▶ [ACTIVITY]
Please set down every line of the records below exactly, without the pictures.

▶ [ENTRIES SHOWN]
-------------------------
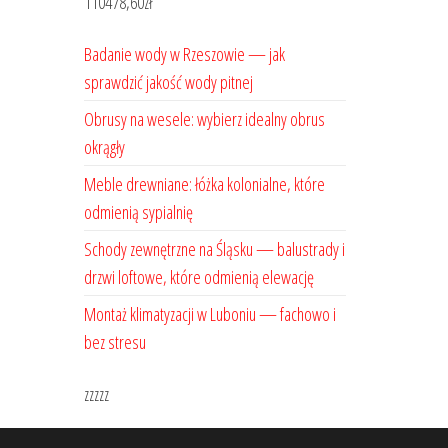
110478,60
zł
Badanie wody w Rzeszowie — jak
sprawdzić jakość wody pitnej
Obrusy na wesele: wybierz idealny obrus
okrągły
Meble drewniane: łóżka kolonialne, które
odmienią sypialnię
Schody zewnętrzne na Śląsku — balustrady i
drzwi loftowe, które odmienią elewację
Montaż klimatyzacji w Luboniu — fachowo i
bez stresu
zzzzz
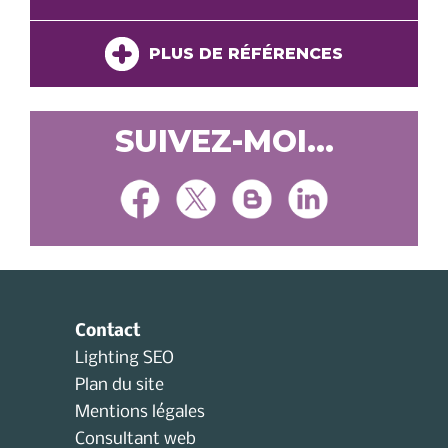
PLUS DE RÉFÉRENCES
SUIVEZ-MOI...
Contact
Lighting SEO
Plan du site
Mentions légales
Consultant web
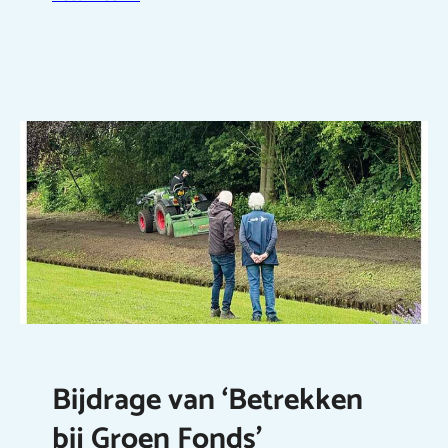
Bijdrage van ‘Betrekken
bij Groen Fonds’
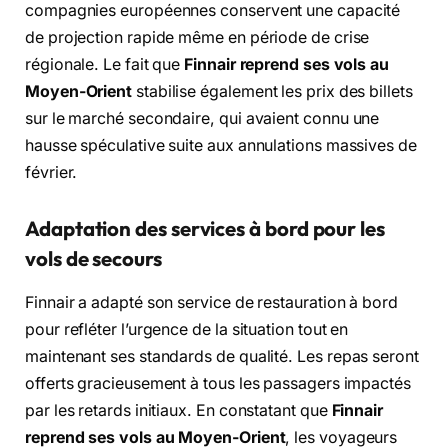
compagnies européennes conservent une capacité
de projection rapide même en période de crise
régionale.
Le fait que
Finnair reprend ses vols au
Moyen-Orient
stabilise également les prix des billets
sur le marché secondaire,
qui avaient connu une
hausse spéculative suite aux annulations massives de
février.
Adaptation des services à bord pour les
vols de secours
Finnair a adapté son service de restauration à bord
pour refléter l’urgence de la situation tout en
maintenant ses standards de qualité.
Les repas seront
offerts gracieusement à tous les passagers impactés
par les retards initiaux.
En constatant que
Finnair
reprend ses vols au Moyen-Orient
,
les voyageurs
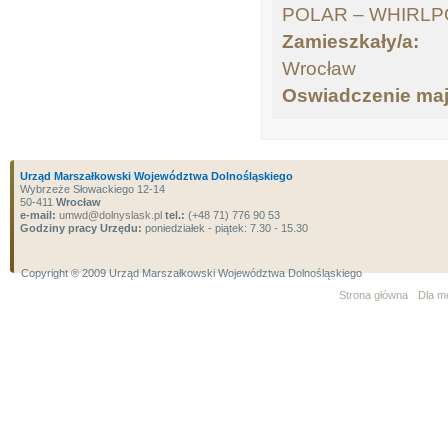
POLAR – WHIRLPOO
Zamieszkały/a:
Wrocław
Oswiadczenie ma
Urząd Marszałkowski Województwa Dolnośląskiego
Wybrzeże Słowackiego 12-14
50-411
Wrocław
e-mail:
umwd@dolnyslask.pl
tel.:
(+48 71) 776 90 53
Godziny pracy Urzędu:
poniedziałek - piątek: 7.30 - 15.30
Copyright ® 2009 Urząd Marszałkowski Województwa Dolnośląskiego
Strona główna
Dla m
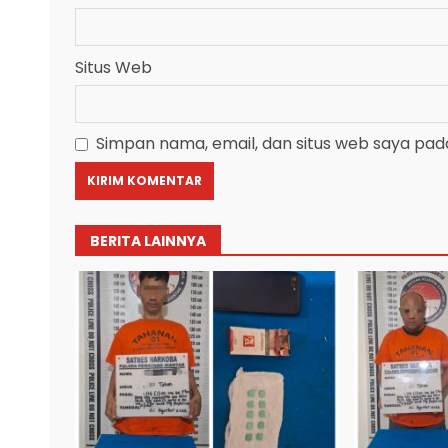
Situs Web
Simpan nama, email, dan situs web saya pad
BERITA LAINNYA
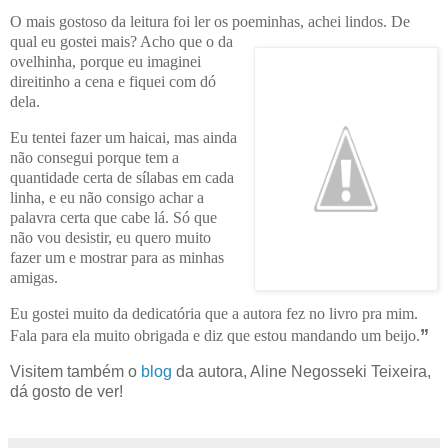
O mais gostoso da leitura foi ler os poeminhas, achei lindos. D
e
qual eu gostei mais? Acho que o da
ovelhinha, porque eu imaginei
direitinho a cena e fiquei com dó
dela.
Eu tentei fazer um haicai, mas ainda
não consegui porque tem a
quantidade certa de sílabas em cada
linha, e eu não consigo achar a
palavra certa que cabe lá. Só que
não vou desistir, eu quero muito
fazer um e mostrar para as minhas
amigas.
Eu gostei muito da dedicatória que a autora fez no livro pra mim.
”
Fala para ela muito obrigada e diz que estou mandando um beijo.
Visitem também o
blog
da autora, Aline Negosseki Teixeira,
dá gosto de ver!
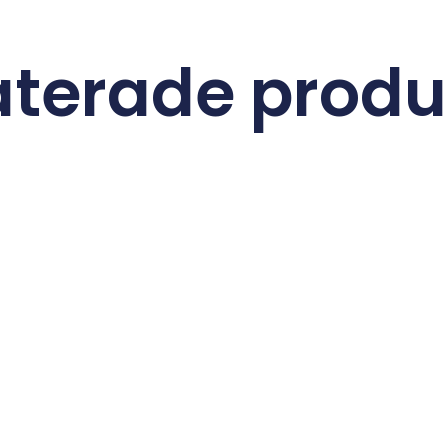
aterade produ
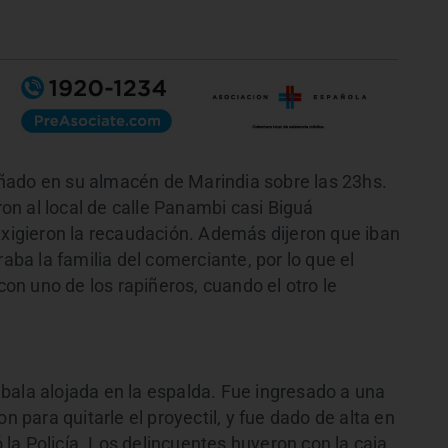
ñado en su almacén de Marindia sobre las 23hs.
n al local de calle Panambi casi Biguá
igieron la recaudación. Además dijeron que iban
raba la familia del comerciante, por lo que el
 con uno de los rapiñeros, cuando el otro le
bala alojada en la espalda. Fue ingresado a una
n para quitarle el proyectil, y fue dado de alta en
la Policía. Los delincuentes huyeron con la caja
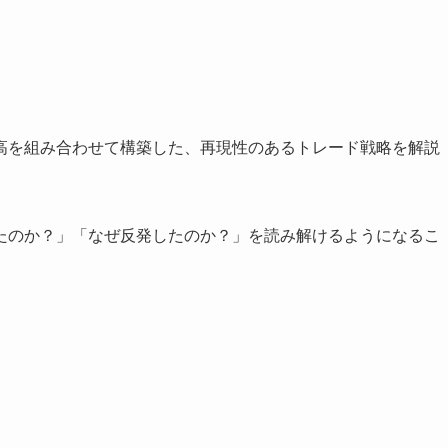
高を組み合わせて構築した、再現性のあるトレード戦略を解説
たのか？」「なぜ反発したのか？」を読み解けるようになるこ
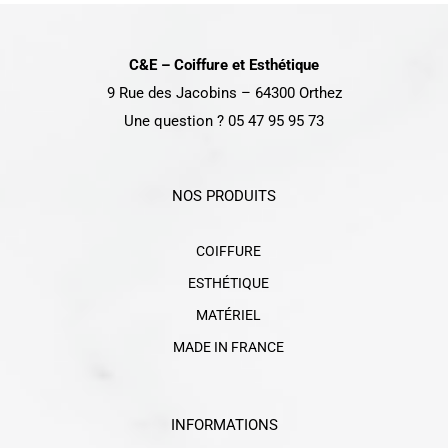
C&E – Coiffure et Esthétique
9 Rue des Jacobins – 64300 Orthez
Une question ? 05 47 95 95 73
NOS PRODUITS
COIFFURE
ESTHÉTIQUE
MATÉRIEL
MADE IN FRANCE
INFORMATIONS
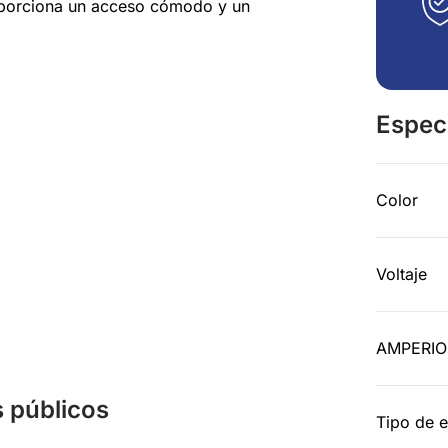
roporciona un acceso cómodo y un
Espec
Color
Voltaje
AMPERIO
s públicos
Tipo de 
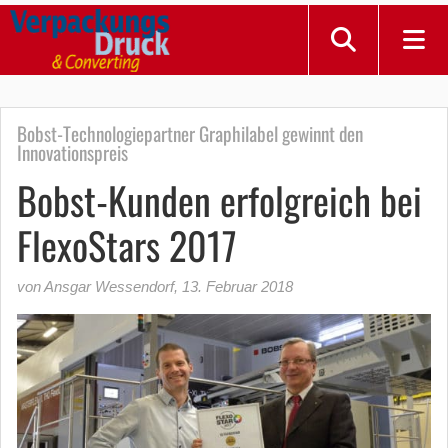
Bobst-Technologiepartner Graphilabel gewinnt den
Innovationspreis
Bobst-Kunden erfolgreich bei
FlexoStars 2017
von Ansgar Wessendorf
,
13. Februar 2018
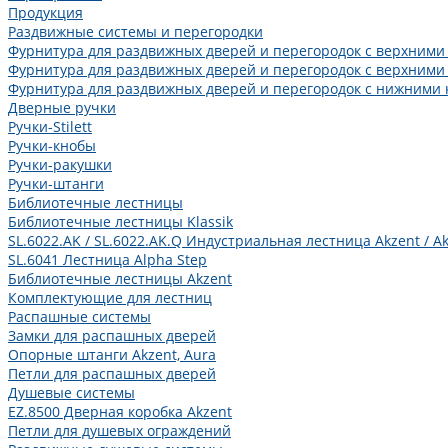
Продукция
Раздвижные системы и перегородки
Фурнитура для раздвижных дверей и перегородок с верхними
Фурнитура для раздвижных дверей и перегородок с верхними
Фурнитура для раздвижных дверей и перегородок с нижними 
Дверные ручки
Ручки-Stilett
Ручки-кнобы
Ручки-ракушки
Ручки-штанги
Библиотечные лестницы
Библиотечные лестницы Klassik
SL.6022.AK / SL.6022.AK.Q Индустриальная лестница Akzent / Ak
SL.6041 Лестница Alpha Step
Библиотечные лестницы Akzent
Комплектующие для лестниц
Распашные системы
Замки для распашных дверей
Опорные штанги Akzent, Aura
Петли для распашных дверей
Душевые системы
EZ.8500 Дверная коробка Akzent
Петли для душевых ограждений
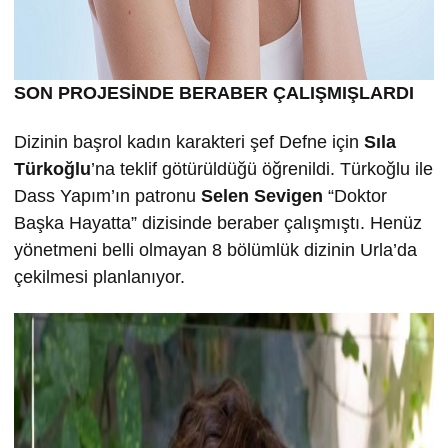
SON PROJESİNDE BERABER ÇALIŞMIŞLARDI
Dizinin başrol kadın karakteri şef Defne için
Sıla
Türkoğlu
’na teklif götürüldüğü öğrenildi. Türkoğlu ile
Dass Yapım’ın patronu
Selen Sevigen
“Doktor
Başka Hayatta” dizisinde beraber çalışmıştı. Henüz
yönetmeni belli olmayan 8 bölümlük dizinin Urla’da
çekilmesi planlanıyor.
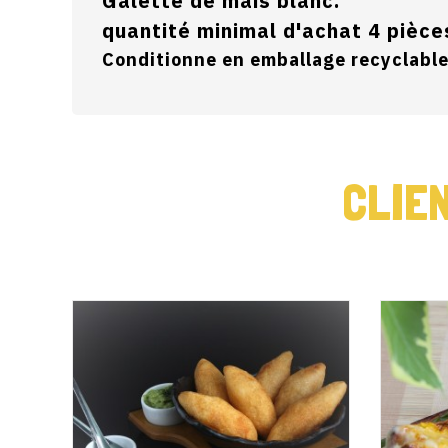
Galette de maïs blanc.
quantité minimal d'achat 4 pièce
Conditionne
en emballage recyclable
CLIE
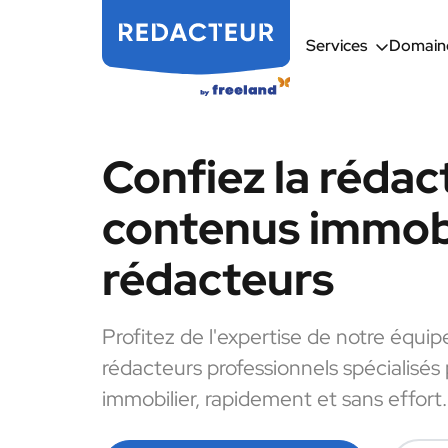
Services
Domaine
Confiez la rédac
contenus immobi
rédacteurs
Profitez de l'expertise de notre équip
rédacteurs professionnels spécialisés
immobilier, rapidement et sans effort.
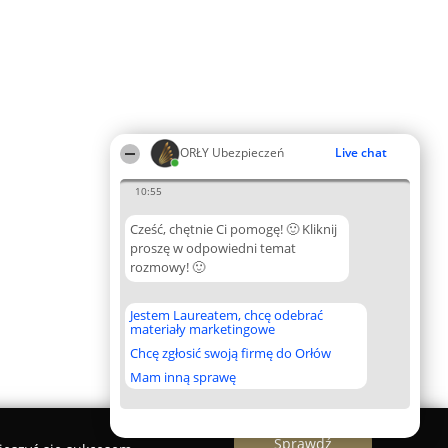
ORŁY Ubezpieczeń
Live chat
10:55
Cześć, chętnie Ci pomogę! 🙂 Kliknij
proszę w odpowiedni temat
rozmowy! 🙂
Jestem Laureatem, chcę odebrać
materiały marketingowe
Chcę zgłosić swoją firmę do Orłów
Mam inną sprawę
Sprawdź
-------------------------
▶ [ANSWER TO THE PROBLEM]
110478,60
zł
Badanie wody w Rzeszowie — jak
sprawdzić jakość wody pitnej
Obrusy na wesele: wybierz idealny obrus
okrągły
Meble drewniane: łóżka kolonialne, które
odmienią sypialnię
Schody zewnętrzne na Śląsku — balustrady i
drzwi loftowe, które odmienią elewację
Montaż klimatyzacji w Luboniu — fachowo i
bez stresu
zzzzz
PLUS DE RÉFÉRENCES
SUIVEZ-MOI...
Contact
Lighting SEO
Plan du site
Mentions légales
Consultant web
Bijdrage van ‘Betrekken
bij Groen Fonds’
compagnies européennes conservent une capacité
de projection rapide même en période de crise
régionale.
Le fait que
Finnair reprend ses vols au
Moyen-Orient
stabilise également les prix des billets
sur le marché secondaire,
qui avaient connu une
hausse spéculative suite aux annulations massives de
février.
Adaptation des services à bord pour les
vols de secours
Finnair a adapté son service de restauration à bord
pour refléter l’urgence de la situation tout en
maintenant ses standards de qualité.
Les repas seront
offerts gracieusement à tous les passagers impactés
par les retards initiaux.
En constatant que
Finnair
reprend ses vols au Moyen-Orient
,
les voyageurs
POLAR – WHIRLPOO
Zamieszkały/a:
Wrocław
Oswiadczenie ma
Urząd Marszałkowski Województwa Dolnośląskiego
Wybrzeże Słowackiego 12-14
50-411
Wrocław
e-mail:
umwd@dolnyslask.pl
tel.:
(+48 71) 776 90 53
Godziny pracy Urzędu:
poniedziałek - piątek: 7.30 - 15.30
Copyright ® 2009 Urząd Marszałkowski Województwa Dolnośląskiego
Strona główna
Dla m
Situs Web
Simpan nama, email, dan situs web saya pad
BERITA LAINNYA
O mais gostoso da leitura foi ler os poeminhas, achei lindos. D
e
qual eu gostei mais? Acho que o da
ovelhinha, porque eu imaginei
direitinho a cena e fiquei com dó
dela.
Eu tentei fazer um haicai, mas ainda
não consegui porque tem a
quantidade certa de sílabas em cada
linha, e eu não consigo achar a
palavra certa que cabe lá. Só que
não vou desistir, eu quero muito
fazer um e mostrar para as minhas
amigas.
Eu gostei muito da dedicatória que a autora fez no livro pra mim.
”
Fala para ela muito obrigada e diz que estou mandando um beijo.
Visitem também o
blog
da autora, Aline Negosseki Teixeira,
dá gosto de ver!
aterade produ
ñado en su almacén de Marindia sobre las 23hs.
n al local de calle Panambi casi Biguá
igieron la recaudación. Además dijeron que iban
raba la familia del comerciante, por lo que el
 con uno de los rapiñeros, cuando el otro le
bala alojada en la espalda. Fue ingresado a una
n para quitarle el proyectil, y fue dado de alta en
la Policía. Los delincuentes huyeron con la caja
高を組み合わせて構築した、再現性のあるトレード戦略を解説
たのか？」「なぜ反発したのか？」を読み解けるようになるこ
C&E – Coiffure et Esthétique
9 Rue des Jacobins – 64300 Orthez
Une question ? 05 47 95 95 73
NOS PRODUITS
COIFFURE
ESTHÉTIQUE
MATÉRIEL
MADE IN FRANCE
INFORMATIONS
roporciona un acceso cómodo y un
Espec
Color
Voltaje
AMPERIO
s públicos
Tipo de 
Bobst-Technologiepartner Graphilabel gewinnt den
Innovationspreis
Bobst-Kunden erfolgreich bei
FlexoStars 2017
von Ansgar Wessendorf
,
13. Februar 2018
Продукция
Раздвижные системы и перегородки
Фурнитура для раздвижных дверей и перегородок с верхними
Фурнитура для раздвижных дверей и перегородок с верхними
Фурнитура для раздвижных дверей и перегородок с нижними 
Дверные ручки
Ручки-Stilett
Ручки-кнобы
Ручки-ракушки
Ручки-штанги
Библиотечные лестницы
Библиотечные лестницы Klassik
SL.6022.AK / SL.6022.AK.Q Индустриальная лестница Akzent / Ak
SL.6041 Лестница Alpha Step
Библиотечные лестницы Akzent
Комплектующие для лестниц
Распашные системы
Замки для распашных дверей
Опорные штанги Akzent, Aura
Петли для распашных дверей
Душевые системы
EZ.8500 Дверная коробка Akzent
Петли для душевых ограждений
SON PROJESİNDE BERABER ÇALIŞMIŞLARDI
Dizinin başrol kadın karakteri şef Defne için
Sıla
Türkoğlu
’na teklif götürüldüğü öğrenildi. Türkoğlu ile
Dass Yapım’ın patronu
Selen Sevigen
“Doktor
Başka Hayatta” dizisinde beraber çalışmıştı. Henüz
yönetmeni belli olmayan 8 bölümlük dizinin Urla’da
çekilmesi planlanıyor.
Galette de maïs blanc.
quantité minimal d'achat 4 pièce
Conditionne
en emballage recyclable
CLIE
Services
Domaine
Confiez la rédac
contenus immobi
rédacteurs
Profitez de l'expertise de notre équip
rédacteurs professionnels spécialisés
immobilier, rapidement et sans effort.
ORŁY Ubezpieczeń
Live chat
10:55
Cześć, chętnie Ci pomogę! 🙂 Kliknij
proszę w odpowiedni temat
rozmowy! 🙂
Jestem Laureatem, chcę odebrać
materiały marketingowe
Chcę zgłosić swoją firmę do Orłów
Mam inną sprawę
Sprawdź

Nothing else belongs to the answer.